Babcock & Wilcox: Spectacular Performance Continues – Image for illustrative purposes only (Image credits: Pexels)
Babcock & Wilcox Enterprises opened 2026 with financial results that surpassed both internal targets and analyst forecasts. The company, which supplies power generation equipment and emissions control systems to utilities and industrial clients, recorded revenue of $214.4 million for the first quarter. That figure represented a 44 percent increase from the same period a year earlier and reflected higher volumes on large-scale projects, including work tied to artificial intelligence infrastructure.
Revenue and Profitability Gains Stand Out
Adjusted earnings before interest, taxes, depreciation and amortization reached $16.1 million, a 296 percent rise from the prior year. Management attributed the improvement to stronger project execution and favorable margins across core operations. The company also reported a net loss for the quarter, driven largely by non-cash accounting adjustments related to stock warrants, yet adjusted net income from continuing operations turned positive at $2.2 million.
Core parts and services delivered the strongest first-quarter revenue in recent company history. Demand from coal-fired plants operating at higher capacity to support data center loads contributed to the increase. Investors responded positively, sending shares higher in the days following the earnings release.
Record Bookings and Pipeline Expansion Point to Sustained Momentum
New orders booked during the quarter totaled $2.5 billion, a dramatic increase from the comparable period in 2025. The total backlog climbed to $2.7 billion, while the global pipeline expanded 17 percent to more than $14 billion. A significant share of the new activity stems from power generation contracts linked to AI data centers, where hyperscale operators and independent power producers seek reliable, on-site capacity.
One notable development involved a full notice to proceed on a multi-billion-dollar design-build project with Base Electron, an independent power producer focused on serving AI facilities. Company leaders described ongoing discussions with both utilities and technology firms as evidence that demand for flexible generation solutions continues to accelerate.
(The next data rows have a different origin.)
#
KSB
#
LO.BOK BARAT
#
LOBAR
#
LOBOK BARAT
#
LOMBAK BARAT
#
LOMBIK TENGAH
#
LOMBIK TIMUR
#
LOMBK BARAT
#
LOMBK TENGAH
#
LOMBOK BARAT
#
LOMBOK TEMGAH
Balance Sheet Strengthens as Debt Reduction Continues
Net debt fell to $42.4 million by the end of the quarter, bringing leverage below one times trailing twelve-month adjusted EBITDA. The company continued open-market purchases of its December 2026 bonds and stated plans to retire the remaining balance in a timely manner. These steps improve financial flexibility and position the firm to fund additional manufacturing capacity and technology development.
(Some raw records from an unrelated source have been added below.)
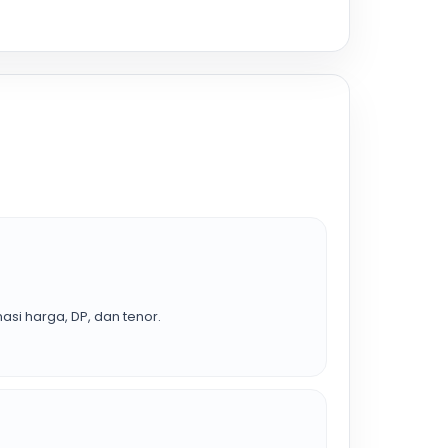
asi harga, DP, dan tenor.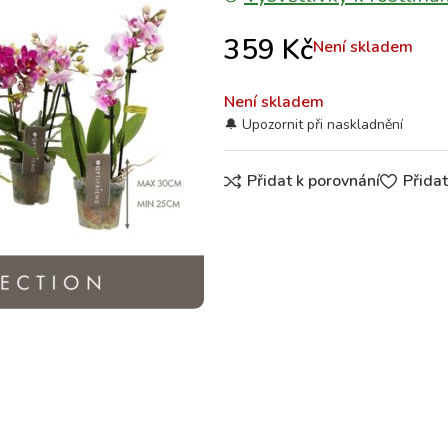
359
Kč
Není skladem
Není skladem
Přidat k porovnání
Přida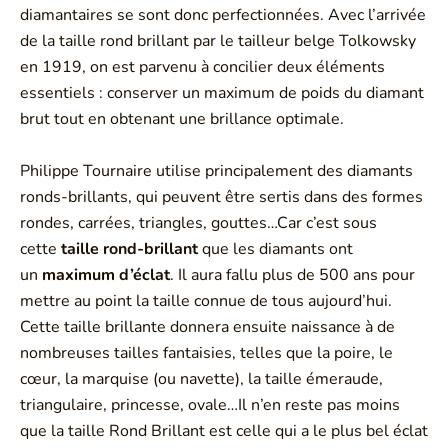
diamantaires se sont donc perfectionnées. Avec l’arrivée
de la taille rond brillant par le tailleur belge Tolkowsky
en 1919, on est parvenu à concilier deux éléments
essentiels : conserver un maximum de poids du diamant
brut tout en obtenant une brillance optimale.
Philippe Tournaire utilise principalement des diamants
ronds-brillants, qui peuvent être sertis dans des formes
rondes, carrées, triangles, gouttes…Car c’est sous
cette
taille rond-brillant
que les diamants ont
un
maximum d’éclat
. Il aura fallu plus de 500 ans pour
mettre au point la taille connue de tous aujourd’hui.
Cette taille brillante donnera ensuite naissance à de
nombreuses tailles fantaisies, telles que la poire, le
cœur, la marquise (ou navette), la taille émeraude,
triangulaire, princesse, ovale…Il n’en reste pas moins
que la taille Rond Brillant est celle qui a le plus bel éclat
Management also announced a proposed public offering of common stock, with proceeds earmarked for project-related working capital, capacity expansion, and general corporate purposes. The move aligns with efforts to support growth initiatives such as BrightLoop chemical looping technology and aftermarket acquisitions.
Key Takeaways
- Revenue rose 44 percent year over year to $214.4 million, exceeding consensus estimates.
- Adjusted EBITDA increased nearly fourfold to $16.1 million.
- Bookings reached $2.5 billion while the pipeline surpassed $14 billion.
- Net debt declined to $42.4 million, improving the balance sheet profile.
- AI data center demand emerged as a major driver alongside traditional utility and industrial work.
With a strengthened backlog and continued focus on high-growth power applications, Babcock & Wilcox enters the remainder of 2026 with visible momentum. The combination of operational execution and expanding market opportunities suggests the company is well placed to maintain its recent trajectory, provided project milestones remain on schedule.